EXERCISE DETAILS: Everything from the line containing "Köpvillkor (85, 1890)" through the last line of the data below is to be retyped exactly, apart from the pictures.

INFORMATION:
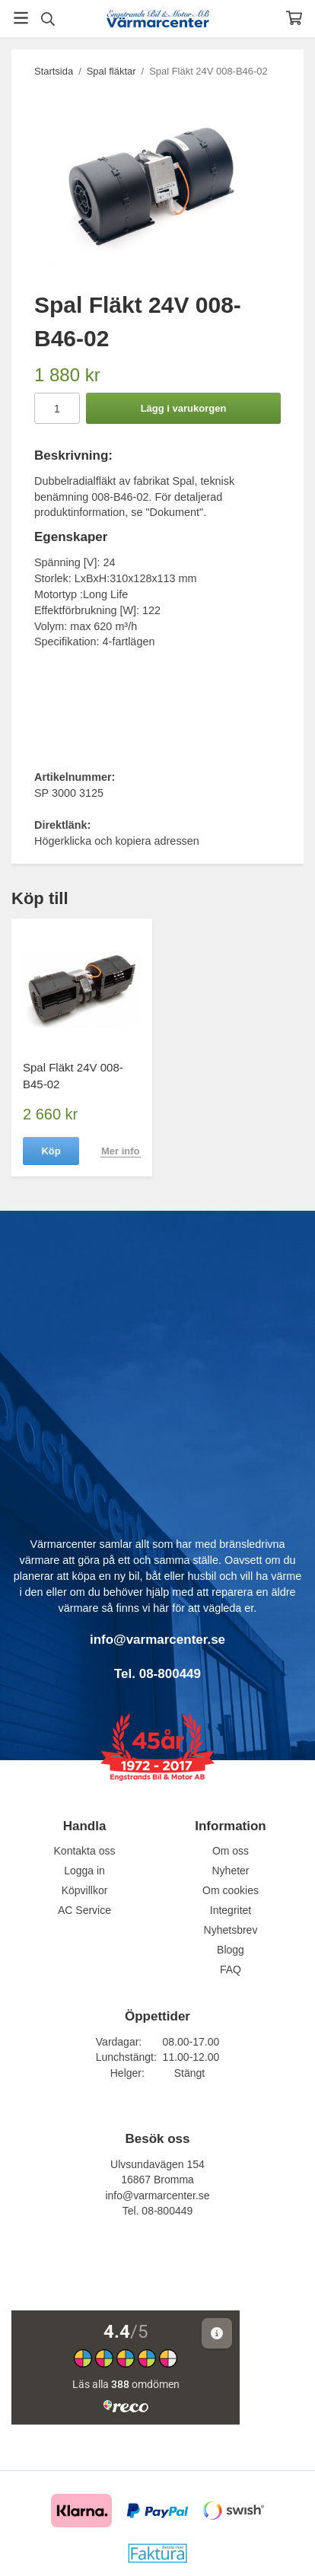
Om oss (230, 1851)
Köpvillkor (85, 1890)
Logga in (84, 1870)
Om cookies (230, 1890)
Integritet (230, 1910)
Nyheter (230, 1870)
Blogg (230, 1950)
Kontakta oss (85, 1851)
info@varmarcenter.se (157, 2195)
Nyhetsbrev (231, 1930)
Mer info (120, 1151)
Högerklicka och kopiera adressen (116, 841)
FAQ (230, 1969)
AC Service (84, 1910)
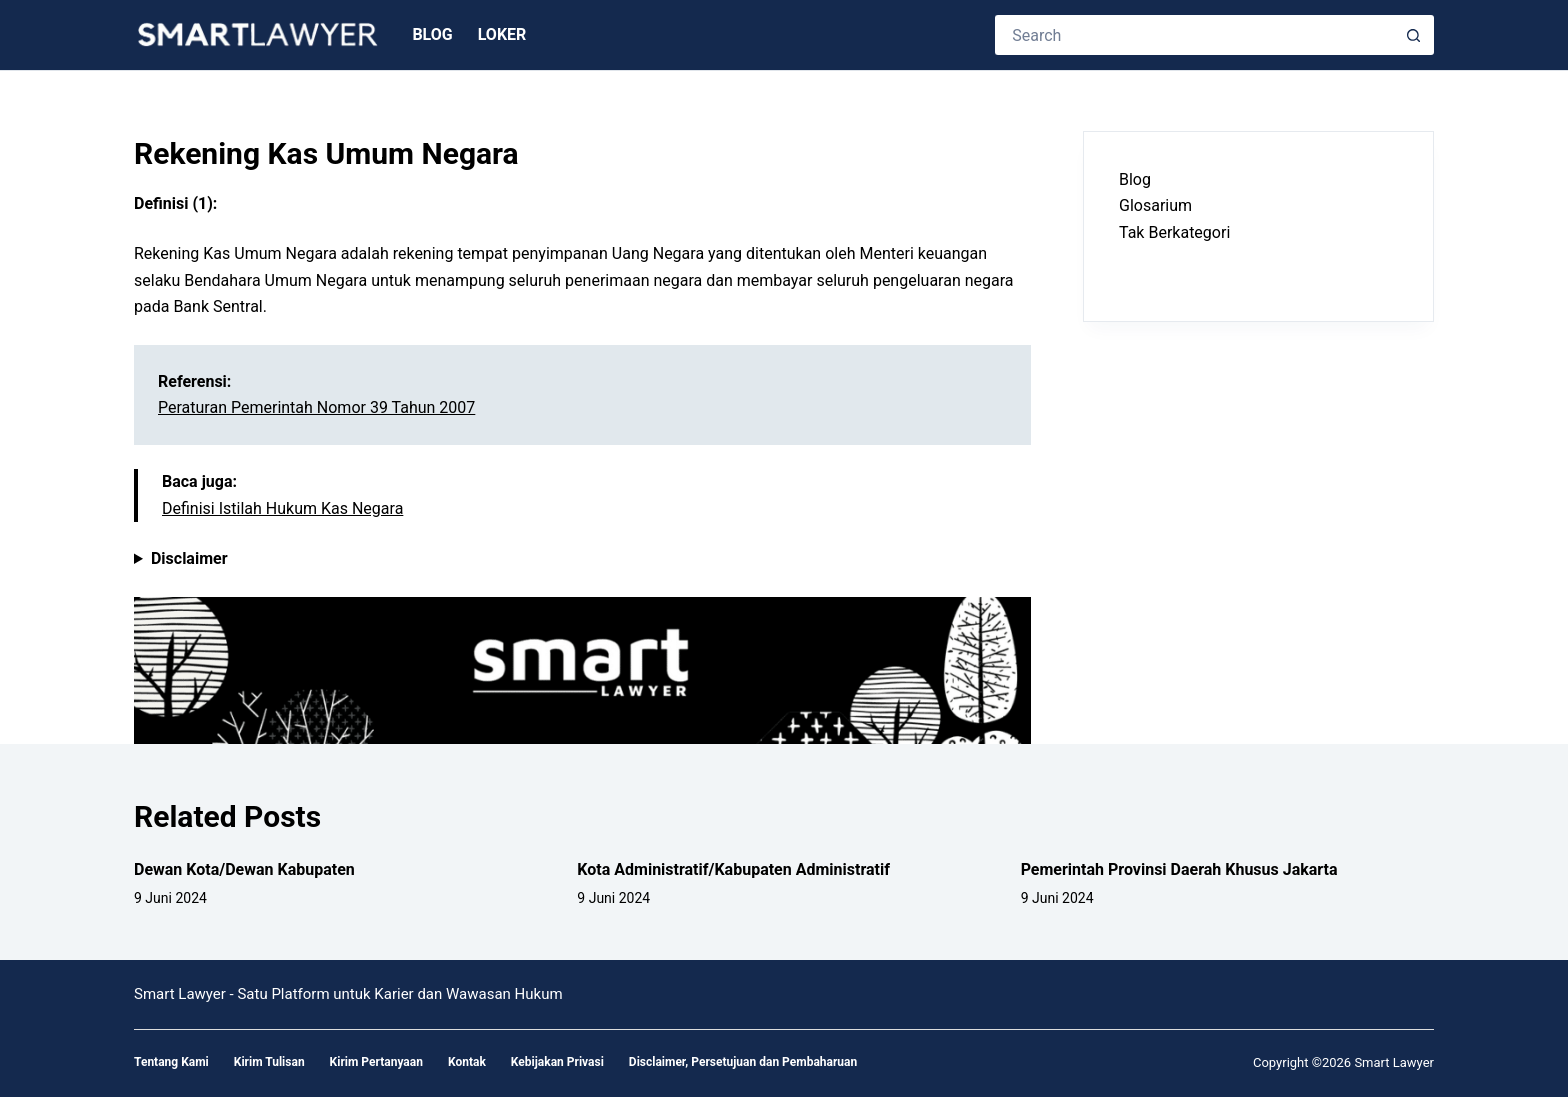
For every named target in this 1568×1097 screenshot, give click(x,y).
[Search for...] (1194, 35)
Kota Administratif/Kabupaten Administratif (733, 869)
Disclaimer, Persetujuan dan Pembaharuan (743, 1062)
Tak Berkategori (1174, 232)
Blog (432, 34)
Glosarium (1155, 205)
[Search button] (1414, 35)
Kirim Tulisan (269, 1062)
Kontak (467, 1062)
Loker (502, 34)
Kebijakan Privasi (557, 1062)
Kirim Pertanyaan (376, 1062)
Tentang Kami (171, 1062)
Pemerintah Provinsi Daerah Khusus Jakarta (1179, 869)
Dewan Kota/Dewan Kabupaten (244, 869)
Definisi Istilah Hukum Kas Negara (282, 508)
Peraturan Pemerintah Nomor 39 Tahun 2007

COMPLETED TASK:
Köpvillkor (85, 1890)
Logga in (84, 1870)
Om cookies (230, 1890)
Integritet (230, 1910)
Nyheter (230, 1870)
Blogg (230, 1950)
Kontakta oss (85, 1851)
info@varmarcenter.se (157, 2195)
Nyhetsbrev (231, 1930)
Mer info (120, 1151)
Högerklicka och kopiera adressen (116, 841)
FAQ (230, 1969)
AC Service (84, 1910)
For every named target in this 1568×1097 screenshot, give click(x,y).
[Search for...] (1194, 35)
Kota Administratif/Kabupaten Administratif (733, 869)
Disclaimer, Persetujuan dan Pembaharuan (743, 1062)
Tak Berkategori (1174, 232)
Blog (432, 34)
Glosarium (1155, 205)
[Search button] (1414, 35)
Kirim Tulisan (269, 1062)
Kontak (467, 1062)
Loker (502, 34)
Kebijakan Privasi (557, 1062)
Kirim Pertanyaan (376, 1062)
Tentang Kami (171, 1062)
Pemerintah Provinsi Daerah Khusus Jakarta (1179, 869)
Dewan Kota/Dewan Kabupaten (244, 869)
Definisi Istilah Hukum Kas Negara (282, 508)
Peraturan Pemerintah Nomor 39 Tahun 2007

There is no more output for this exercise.